NYT, Paul Krugman, 26 May 2022: The G.O.P. War on Civil Virtue
Krugman considers the various Republican responses to the Texas shooting at an elementary school three days ago [Wikipedia link]: armed guards in schools; hardening schools as “targets” so no one can get it. (Though just today — to update at least one item I posted yesterday — it became known that the assailant was *not* initially met by an armed guard, and moreover the police stood around outside for nearly an hour before entering the school! So much for being saved by good guys with guns.)
And if parents are afraid of public schools, then they can home school, says The Federalist. This is where we’ve gotten. Hunkering inside our barricaded schools, or too frightened to leave the house. What happened to our civil society?
–Aside from Krugman’s piece: And the litany of Republican excuses goes on (I’m copying from various headlines): prescription drugs, video games, declining church attendance; wokeness; lack of Jesus; “pansies in Northern California and their social media apps” (this from Fox guest Jason Whitelock); rap; TV and movies (Franklin Graham); lack of school prayer. Or maybe the whole things is just a false flag! (Alex Jones, of course.)
These people are idiots. Imagine two populations, alike in every way except that one has lots of guns, and the other has none. Which one, after five or ten years, will have the most dead by gunfire?
–End aside.
Back to Paul Krugman. Republicans, implicitly, accuse many Americans of being mentally ill, or simply evil.
I know it’s a hopeless effort to say this, but imagine the reaction if a prominent liberal politician were to declare that the reason the United States has a severe social problem that doesn’t exist elsewhere is that Americans are bad people. We’d never hear the end of it. But when a Republican says it, it barely makes a ripple.
And I guess I should say for the record that I personally don’t believe that Americans, as individuals, are worse than anyone else. If anything, what has always struck me when returning from trips abroad is that Americans are (or were) on average exceptionally nice and pleasant to interact with.
What distinguishes us is that it’s so easy for people who aren’t nice to arm themselves to the teeth.
And Krugman looks at the bigger picture.
The truth is that conservatives consider mass shootings, and for that matter America’s astonishingly high overall rate of gun deaths, as an acceptable price for pursuing their ideology.
But what is that ideology? I’d argue that while talk about America’s unique gun culture isn’t exactly wrong, it’s too narrow. What we’re really looking at here is a broad assault on the very idea of civic duty — on the idea that people should follow certain rules, accept some restrictions on their behavior, to protect the lives of their fellow citizens.

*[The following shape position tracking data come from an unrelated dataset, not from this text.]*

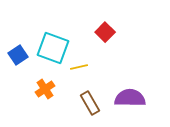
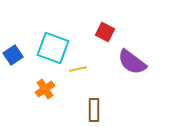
red square: rotated 18 degrees counterclockwise
blue square: moved 5 px left
yellow line: moved 1 px left, 2 px down
purple semicircle: moved 2 px right, 36 px up; rotated 144 degrees counterclockwise
brown rectangle: moved 4 px right, 7 px down; rotated 30 degrees clockwise
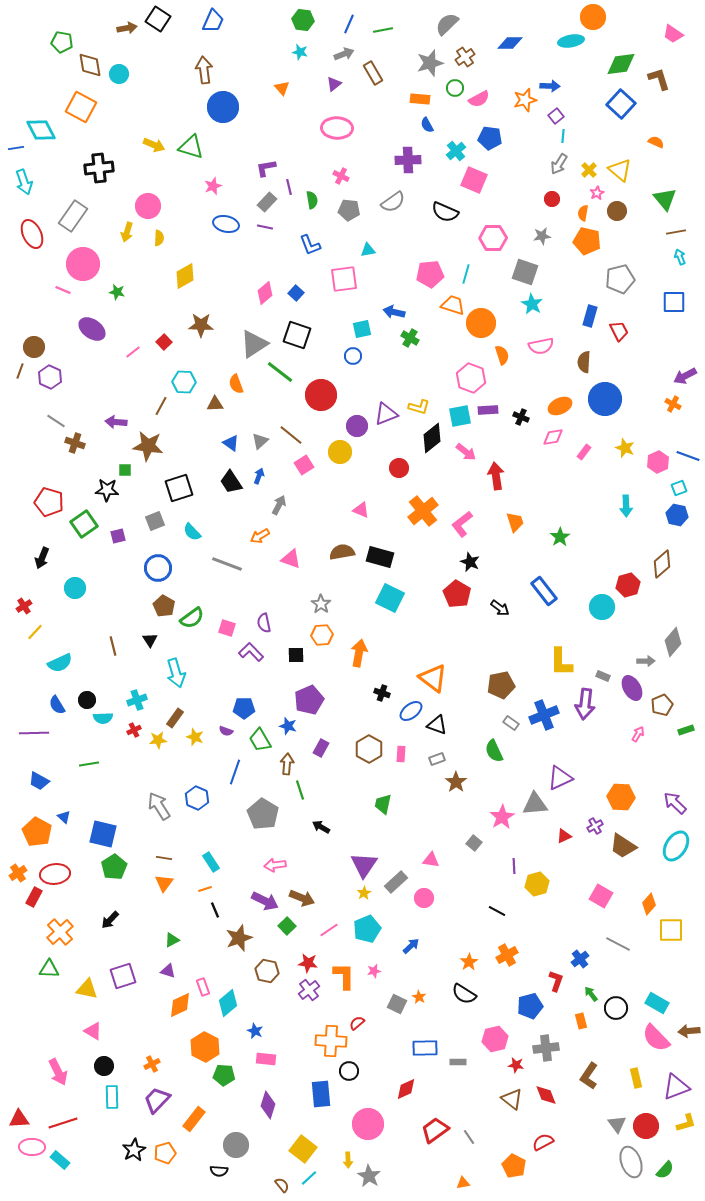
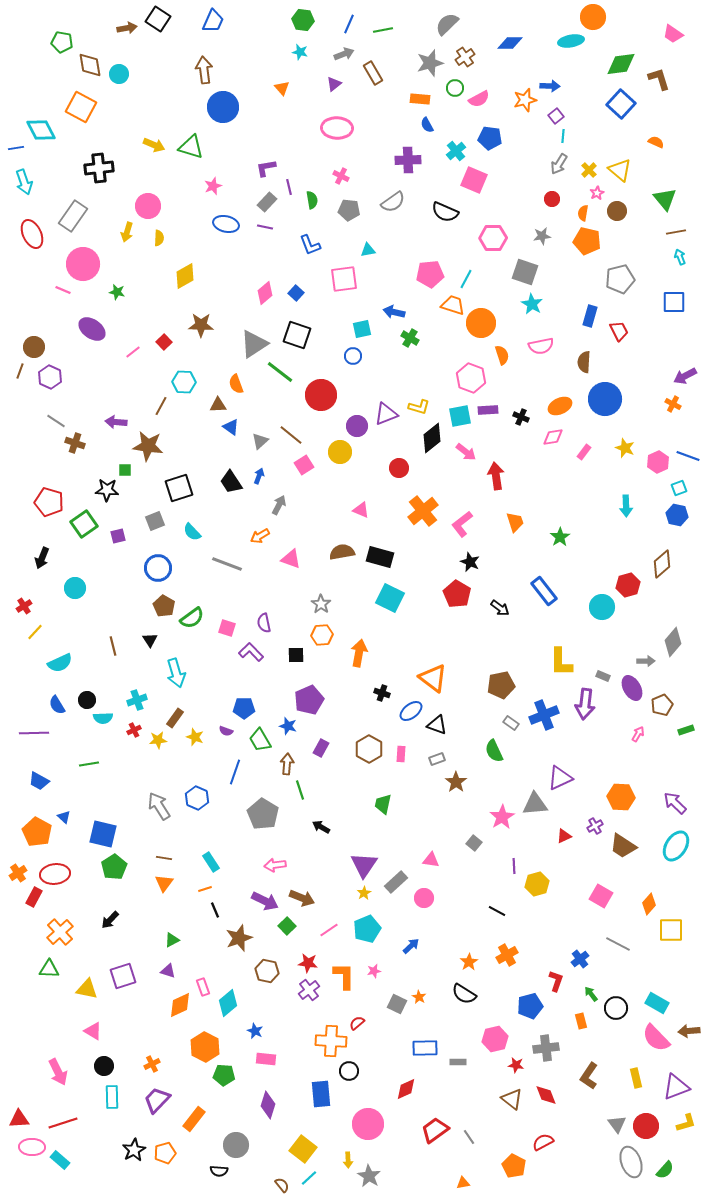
cyan line at (466, 274): moved 5 px down; rotated 12 degrees clockwise
brown triangle at (215, 404): moved 3 px right, 1 px down
blue triangle at (231, 443): moved 16 px up
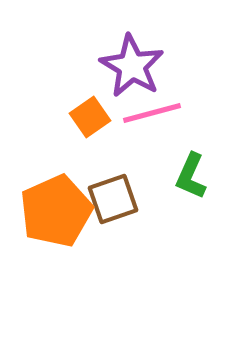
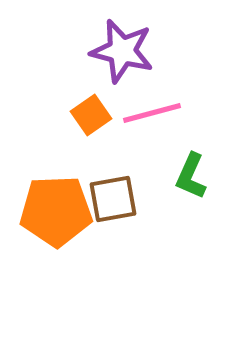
purple star: moved 10 px left, 15 px up; rotated 16 degrees counterclockwise
orange square: moved 1 px right, 2 px up
brown square: rotated 9 degrees clockwise
orange pentagon: rotated 22 degrees clockwise
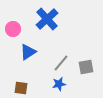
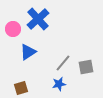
blue cross: moved 9 px left
gray line: moved 2 px right
brown square: rotated 24 degrees counterclockwise
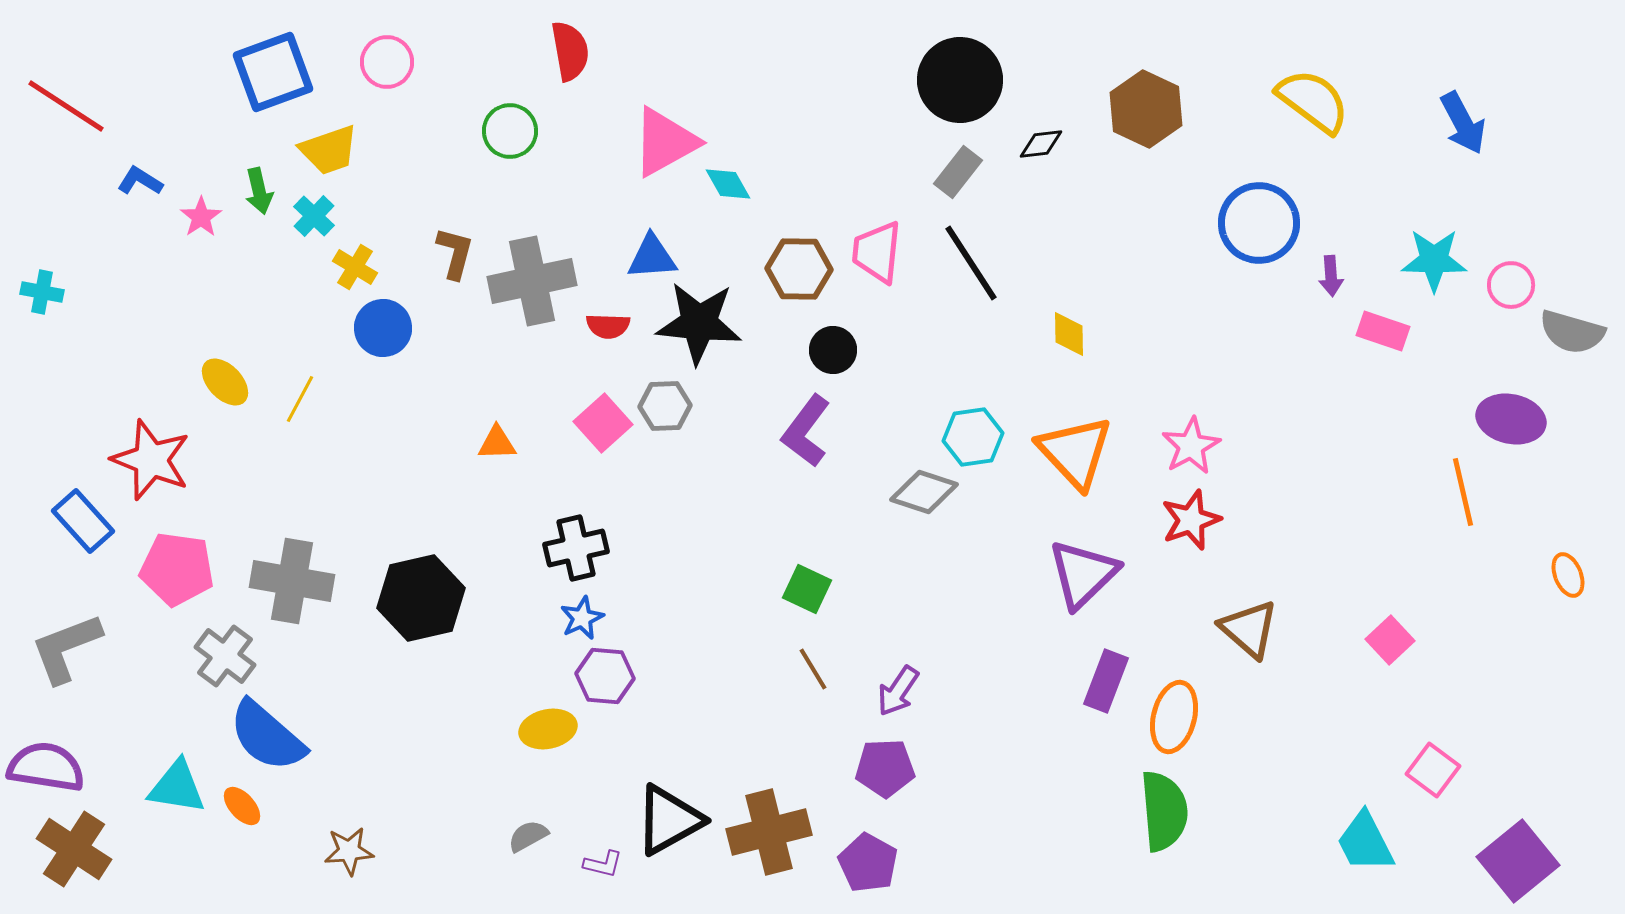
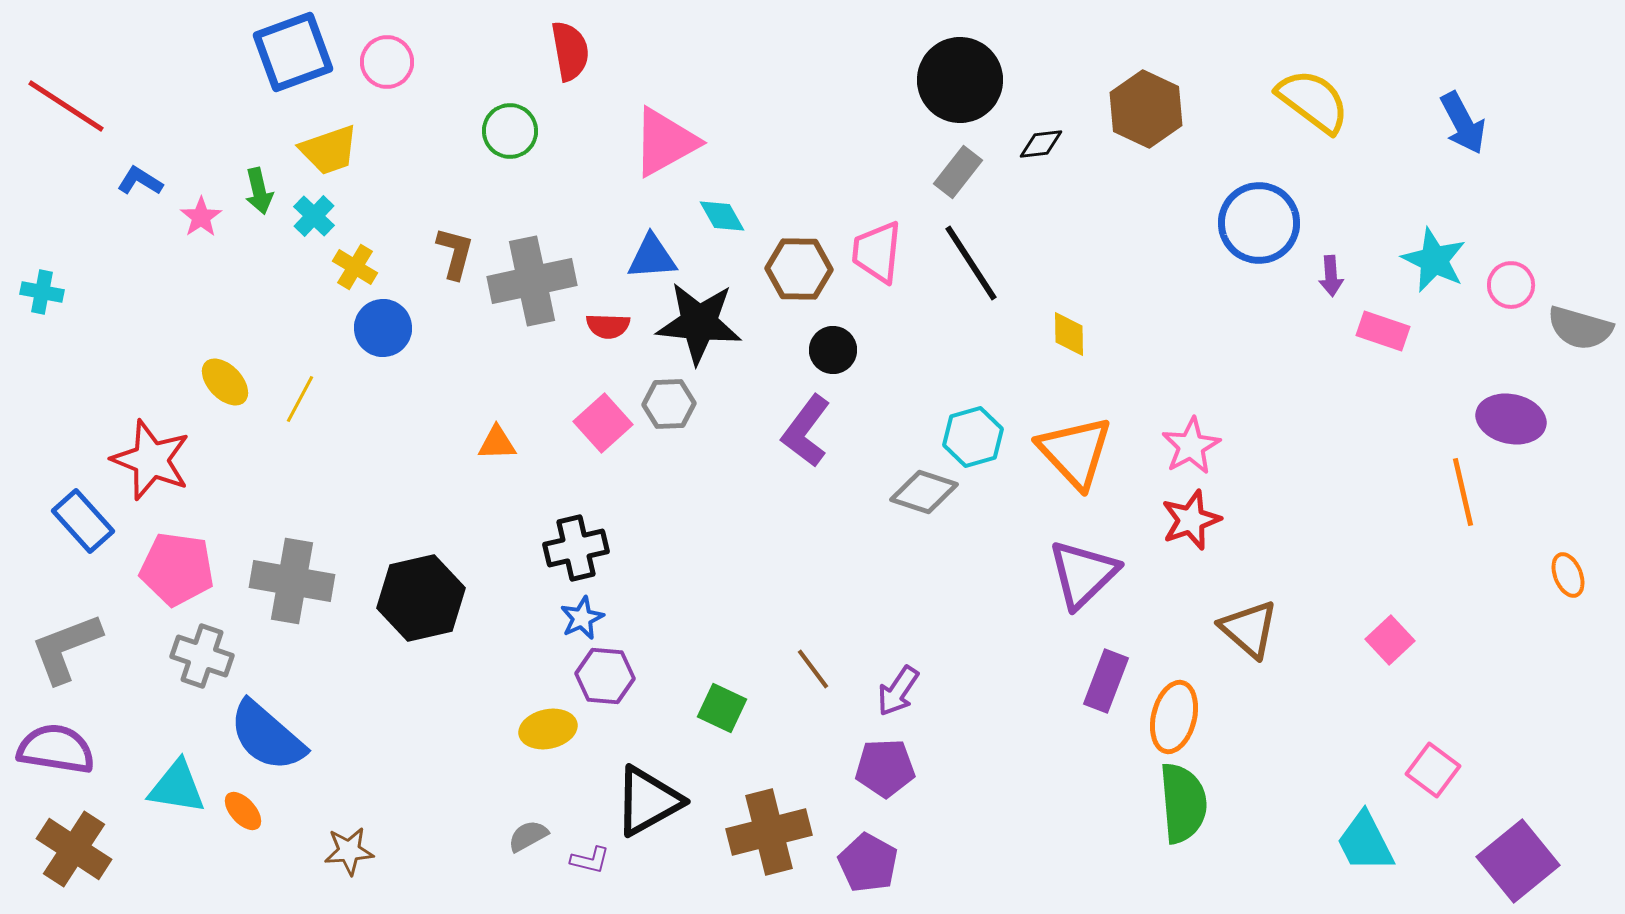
blue square at (273, 72): moved 20 px right, 20 px up
cyan diamond at (728, 184): moved 6 px left, 32 px down
cyan star at (1434, 260): rotated 24 degrees clockwise
gray semicircle at (1572, 332): moved 8 px right, 4 px up
gray hexagon at (665, 406): moved 4 px right, 2 px up
cyan hexagon at (973, 437): rotated 8 degrees counterclockwise
green square at (807, 589): moved 85 px left, 119 px down
gray cross at (225, 656): moved 23 px left; rotated 18 degrees counterclockwise
brown line at (813, 669): rotated 6 degrees counterclockwise
purple semicircle at (46, 767): moved 10 px right, 18 px up
orange ellipse at (242, 806): moved 1 px right, 5 px down
green semicircle at (1164, 811): moved 19 px right, 8 px up
black triangle at (669, 820): moved 21 px left, 19 px up
purple L-shape at (603, 864): moved 13 px left, 4 px up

In other words, we should think of vehement opposition to gun regulations as a phenomenon closely linked to vehement (and highly partisan) opposition to mask mandates and vaccination in the face of a deadly pandemic, vehement opposition to environmental rules like the ban on phosphates in detergent, and more.
“An acceptable price for pursuing their ideology.”
Krugman notes, ironically:
When you hear talk of home-schooling, remember that the United States basically invented universal public education.
Public education was the thing that was going to make democracy work. The more parents withdraw their children into home-schooling, the less all children have a common education, the less democracy will work. This is happening.
As I suggested, I don’t fully understand where this aversion to the basic rules of a civilized society is coming from. What’s clear, however, is that the very people who shout most about “freedom” are doing their best to turn America into a “Hunger Games”-type dystopian nightmare, with checkpoints everywhere, loomed over by men with guns.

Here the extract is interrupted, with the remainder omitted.